Why is it so important to learn more about Alzheimer’s disease?

Every 67 seconds someone in the U.S. develops Alzheimer’s disease.

An estimated 5.2 million Americans have Alzheimer’s disease in 2014, including approximately 200,000 individuals younger than age 65 who have younger-onset Alzheimer’s. By 2050, the number of people age 65 and older with Alzheimer’s disease may nearly triple, from 5 million to as many as 16 million (barring breakthroughs to prevent, slow or cure the disease).

In 2013, 15.5 million family and friends provided 17.7 billion hours of unpaid care to those with Alzheimer’s and other dementias. With the projected rate of increase, this disease will have a rising, devastating toll on all parts of society.

Despite its prevalence, Alzheimer’s is feared and often misunderstood. People frequently misunderstand the terms dementia and Alzheimer’s and are not sure how to distinguish normal aging changes from signs of possible dementia.

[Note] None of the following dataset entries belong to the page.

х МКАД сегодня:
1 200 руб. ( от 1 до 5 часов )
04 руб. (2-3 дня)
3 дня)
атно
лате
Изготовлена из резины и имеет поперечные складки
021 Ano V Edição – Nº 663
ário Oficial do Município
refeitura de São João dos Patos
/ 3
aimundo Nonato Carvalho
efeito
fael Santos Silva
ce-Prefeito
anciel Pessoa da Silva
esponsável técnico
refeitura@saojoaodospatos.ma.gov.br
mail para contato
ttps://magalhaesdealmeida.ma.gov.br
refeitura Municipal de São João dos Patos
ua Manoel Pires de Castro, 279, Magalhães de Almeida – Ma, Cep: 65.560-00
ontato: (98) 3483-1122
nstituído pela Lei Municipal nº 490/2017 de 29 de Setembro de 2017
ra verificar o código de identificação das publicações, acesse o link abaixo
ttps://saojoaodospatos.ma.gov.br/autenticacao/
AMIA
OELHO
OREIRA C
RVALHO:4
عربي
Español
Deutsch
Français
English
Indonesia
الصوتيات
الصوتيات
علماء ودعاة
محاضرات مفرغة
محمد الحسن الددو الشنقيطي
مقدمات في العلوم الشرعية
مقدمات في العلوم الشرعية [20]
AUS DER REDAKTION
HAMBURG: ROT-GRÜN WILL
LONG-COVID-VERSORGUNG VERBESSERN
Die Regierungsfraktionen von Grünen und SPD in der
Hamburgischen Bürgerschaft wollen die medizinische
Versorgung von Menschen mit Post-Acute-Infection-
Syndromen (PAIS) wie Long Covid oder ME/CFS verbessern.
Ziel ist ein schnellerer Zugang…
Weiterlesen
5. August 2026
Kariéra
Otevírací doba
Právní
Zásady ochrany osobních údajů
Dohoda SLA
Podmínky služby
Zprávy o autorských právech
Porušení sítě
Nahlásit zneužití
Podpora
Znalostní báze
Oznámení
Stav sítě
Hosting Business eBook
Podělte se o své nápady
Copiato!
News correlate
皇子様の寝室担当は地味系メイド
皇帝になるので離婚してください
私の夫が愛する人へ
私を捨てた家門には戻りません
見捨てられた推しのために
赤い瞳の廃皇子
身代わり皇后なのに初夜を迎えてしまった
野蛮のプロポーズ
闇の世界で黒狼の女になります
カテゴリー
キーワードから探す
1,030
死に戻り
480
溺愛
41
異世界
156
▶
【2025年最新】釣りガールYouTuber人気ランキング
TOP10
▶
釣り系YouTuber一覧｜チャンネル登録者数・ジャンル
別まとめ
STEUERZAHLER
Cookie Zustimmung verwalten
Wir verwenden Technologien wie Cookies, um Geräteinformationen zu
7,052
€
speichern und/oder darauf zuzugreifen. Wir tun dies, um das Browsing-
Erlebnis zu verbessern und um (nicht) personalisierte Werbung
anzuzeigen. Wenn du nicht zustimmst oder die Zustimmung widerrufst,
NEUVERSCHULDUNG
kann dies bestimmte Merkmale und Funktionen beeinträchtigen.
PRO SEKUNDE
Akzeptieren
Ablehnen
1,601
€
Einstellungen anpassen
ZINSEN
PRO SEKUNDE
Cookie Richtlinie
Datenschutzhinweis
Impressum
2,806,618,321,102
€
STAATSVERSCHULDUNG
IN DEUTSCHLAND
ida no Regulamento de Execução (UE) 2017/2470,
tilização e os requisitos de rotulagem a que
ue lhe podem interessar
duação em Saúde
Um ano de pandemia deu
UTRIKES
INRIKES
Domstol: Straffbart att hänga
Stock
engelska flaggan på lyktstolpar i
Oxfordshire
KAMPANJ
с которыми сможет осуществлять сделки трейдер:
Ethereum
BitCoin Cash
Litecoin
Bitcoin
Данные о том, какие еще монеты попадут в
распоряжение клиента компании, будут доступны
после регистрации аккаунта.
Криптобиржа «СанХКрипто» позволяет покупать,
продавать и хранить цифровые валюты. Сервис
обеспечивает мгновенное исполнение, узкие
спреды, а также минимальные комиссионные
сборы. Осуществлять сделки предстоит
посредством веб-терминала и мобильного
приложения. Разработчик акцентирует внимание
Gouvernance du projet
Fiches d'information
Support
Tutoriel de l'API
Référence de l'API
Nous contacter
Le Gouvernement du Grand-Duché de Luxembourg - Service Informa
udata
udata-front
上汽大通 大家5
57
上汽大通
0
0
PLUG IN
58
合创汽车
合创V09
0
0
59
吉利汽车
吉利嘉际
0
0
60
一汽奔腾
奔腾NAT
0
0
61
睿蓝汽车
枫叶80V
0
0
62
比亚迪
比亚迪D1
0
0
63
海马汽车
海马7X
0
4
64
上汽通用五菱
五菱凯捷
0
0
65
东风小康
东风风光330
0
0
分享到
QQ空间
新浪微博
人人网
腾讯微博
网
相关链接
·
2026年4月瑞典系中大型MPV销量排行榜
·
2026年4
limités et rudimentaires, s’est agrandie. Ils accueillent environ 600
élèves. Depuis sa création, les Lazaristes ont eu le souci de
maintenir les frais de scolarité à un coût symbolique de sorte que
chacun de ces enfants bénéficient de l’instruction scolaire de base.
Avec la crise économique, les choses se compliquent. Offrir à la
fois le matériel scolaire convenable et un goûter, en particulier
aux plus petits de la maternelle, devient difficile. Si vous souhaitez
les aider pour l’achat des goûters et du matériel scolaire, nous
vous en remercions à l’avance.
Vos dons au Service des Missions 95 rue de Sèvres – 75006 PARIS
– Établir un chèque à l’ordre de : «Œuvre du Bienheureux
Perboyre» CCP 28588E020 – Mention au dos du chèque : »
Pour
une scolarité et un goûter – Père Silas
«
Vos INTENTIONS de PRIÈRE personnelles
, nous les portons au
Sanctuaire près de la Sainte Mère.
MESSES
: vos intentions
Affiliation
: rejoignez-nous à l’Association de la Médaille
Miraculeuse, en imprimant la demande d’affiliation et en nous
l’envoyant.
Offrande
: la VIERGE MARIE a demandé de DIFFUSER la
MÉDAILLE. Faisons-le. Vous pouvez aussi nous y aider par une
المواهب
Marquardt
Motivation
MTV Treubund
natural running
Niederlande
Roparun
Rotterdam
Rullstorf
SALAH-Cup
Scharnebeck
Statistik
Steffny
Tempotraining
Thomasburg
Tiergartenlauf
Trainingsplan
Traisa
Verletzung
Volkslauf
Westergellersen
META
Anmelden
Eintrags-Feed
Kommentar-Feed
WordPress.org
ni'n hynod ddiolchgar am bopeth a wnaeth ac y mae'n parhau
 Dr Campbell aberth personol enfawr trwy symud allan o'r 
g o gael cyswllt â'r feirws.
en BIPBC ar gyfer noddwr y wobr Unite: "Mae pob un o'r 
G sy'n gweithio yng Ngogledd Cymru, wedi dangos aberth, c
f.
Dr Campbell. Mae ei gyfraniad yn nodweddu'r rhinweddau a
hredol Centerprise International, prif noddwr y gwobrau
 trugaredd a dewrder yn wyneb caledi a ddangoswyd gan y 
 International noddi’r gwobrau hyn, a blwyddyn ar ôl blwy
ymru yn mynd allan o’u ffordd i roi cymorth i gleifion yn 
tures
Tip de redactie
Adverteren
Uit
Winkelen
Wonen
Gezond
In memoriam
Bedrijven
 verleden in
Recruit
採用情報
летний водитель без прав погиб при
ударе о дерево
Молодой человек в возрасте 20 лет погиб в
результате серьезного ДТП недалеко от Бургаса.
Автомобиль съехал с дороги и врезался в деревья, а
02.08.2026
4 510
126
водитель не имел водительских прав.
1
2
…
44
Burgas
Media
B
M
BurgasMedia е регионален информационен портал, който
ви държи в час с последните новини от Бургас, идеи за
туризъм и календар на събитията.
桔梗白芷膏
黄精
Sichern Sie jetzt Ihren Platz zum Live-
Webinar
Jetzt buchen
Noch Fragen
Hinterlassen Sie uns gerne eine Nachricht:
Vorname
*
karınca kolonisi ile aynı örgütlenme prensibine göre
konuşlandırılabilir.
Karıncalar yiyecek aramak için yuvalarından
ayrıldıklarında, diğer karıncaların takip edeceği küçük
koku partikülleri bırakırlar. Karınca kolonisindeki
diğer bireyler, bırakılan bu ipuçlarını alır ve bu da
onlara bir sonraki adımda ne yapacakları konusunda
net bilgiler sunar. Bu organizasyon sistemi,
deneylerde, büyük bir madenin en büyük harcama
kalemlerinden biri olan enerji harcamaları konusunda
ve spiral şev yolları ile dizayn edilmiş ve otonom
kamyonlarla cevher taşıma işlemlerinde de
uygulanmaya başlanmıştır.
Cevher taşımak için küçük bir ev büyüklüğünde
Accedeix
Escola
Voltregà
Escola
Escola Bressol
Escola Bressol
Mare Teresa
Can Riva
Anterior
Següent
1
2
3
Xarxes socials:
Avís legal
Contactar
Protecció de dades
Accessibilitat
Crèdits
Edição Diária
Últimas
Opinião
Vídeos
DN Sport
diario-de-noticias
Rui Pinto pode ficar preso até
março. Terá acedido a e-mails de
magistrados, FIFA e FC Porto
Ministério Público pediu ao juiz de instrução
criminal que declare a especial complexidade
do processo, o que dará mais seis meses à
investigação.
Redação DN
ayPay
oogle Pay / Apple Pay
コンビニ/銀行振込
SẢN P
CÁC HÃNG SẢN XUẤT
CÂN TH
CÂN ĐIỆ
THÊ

Elders may avoid getting screened due to fear, potentially missing out on treatment of reversible conditions. Even if you have worked with or cared for someone with Alzheimer’s disease, this is a great opportunity to learn something new (and we hope you’ll also join us in supporting the Pinellas County Walk to End Alzheimer’s on October 25th!).

Join us!

We welcome anyone with an interest in learning more to join us at our upcoming Alzheimer’s/dementia Educational Workshops. Our certified RN shares important facts and information about dementia and will also take time to answer your questions. This free workshop includes handouts and 2 CEUs for professionals as well!

RSVP online (you can also leave us your contact information if you cannot make these dates but would like to attend future events) or call 727-447-5845.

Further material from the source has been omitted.